##### Data for processing

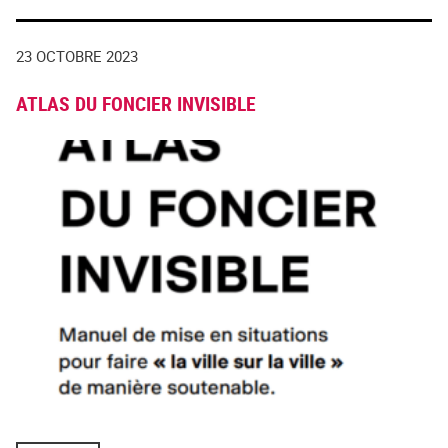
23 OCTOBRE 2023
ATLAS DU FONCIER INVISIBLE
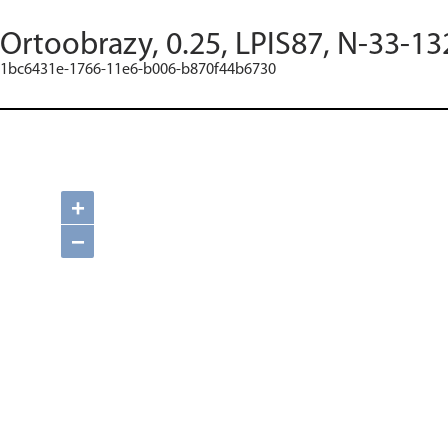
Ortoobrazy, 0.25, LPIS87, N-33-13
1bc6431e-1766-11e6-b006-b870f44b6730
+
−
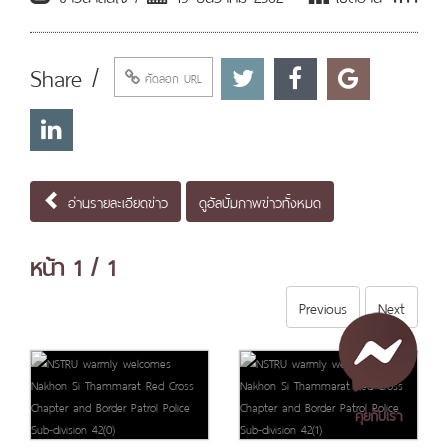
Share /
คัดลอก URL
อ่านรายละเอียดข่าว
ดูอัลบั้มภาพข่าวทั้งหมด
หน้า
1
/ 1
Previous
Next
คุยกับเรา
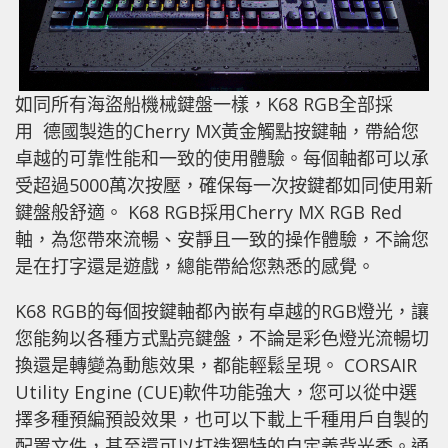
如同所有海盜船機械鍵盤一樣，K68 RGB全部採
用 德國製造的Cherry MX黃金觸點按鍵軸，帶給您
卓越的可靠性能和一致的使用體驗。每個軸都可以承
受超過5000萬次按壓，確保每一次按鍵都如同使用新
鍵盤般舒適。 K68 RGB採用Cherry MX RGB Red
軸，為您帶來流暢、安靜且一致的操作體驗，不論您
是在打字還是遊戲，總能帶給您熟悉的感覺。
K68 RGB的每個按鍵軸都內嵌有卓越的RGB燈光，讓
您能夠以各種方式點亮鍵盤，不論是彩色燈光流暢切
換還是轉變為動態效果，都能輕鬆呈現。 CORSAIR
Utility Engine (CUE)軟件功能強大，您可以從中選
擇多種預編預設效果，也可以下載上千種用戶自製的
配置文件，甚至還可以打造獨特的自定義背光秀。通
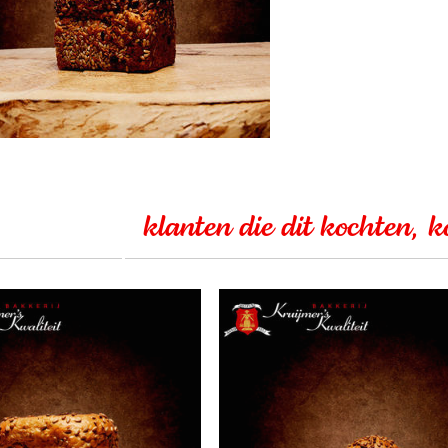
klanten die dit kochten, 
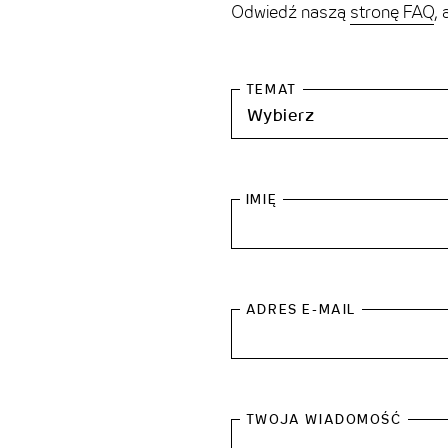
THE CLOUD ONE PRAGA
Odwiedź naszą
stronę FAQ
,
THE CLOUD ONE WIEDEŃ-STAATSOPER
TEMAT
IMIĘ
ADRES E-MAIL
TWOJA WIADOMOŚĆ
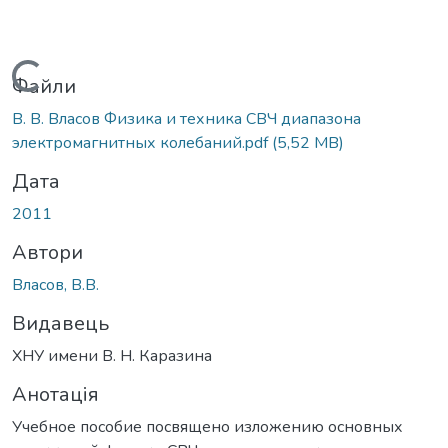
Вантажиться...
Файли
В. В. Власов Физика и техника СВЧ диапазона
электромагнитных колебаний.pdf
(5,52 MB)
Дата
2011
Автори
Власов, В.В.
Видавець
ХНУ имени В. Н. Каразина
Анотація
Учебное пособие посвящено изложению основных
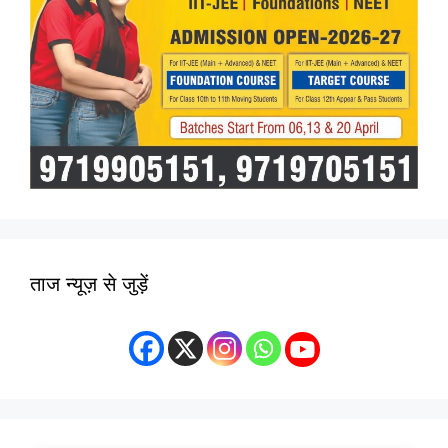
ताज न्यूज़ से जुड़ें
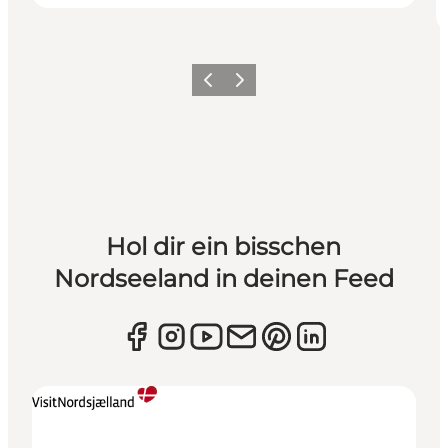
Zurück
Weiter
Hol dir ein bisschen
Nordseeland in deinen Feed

##########

--- Work item ---
Count the lines of the material above that contain the string "Власов". Write nothing but the count.

--- Answer to the exercise ---
2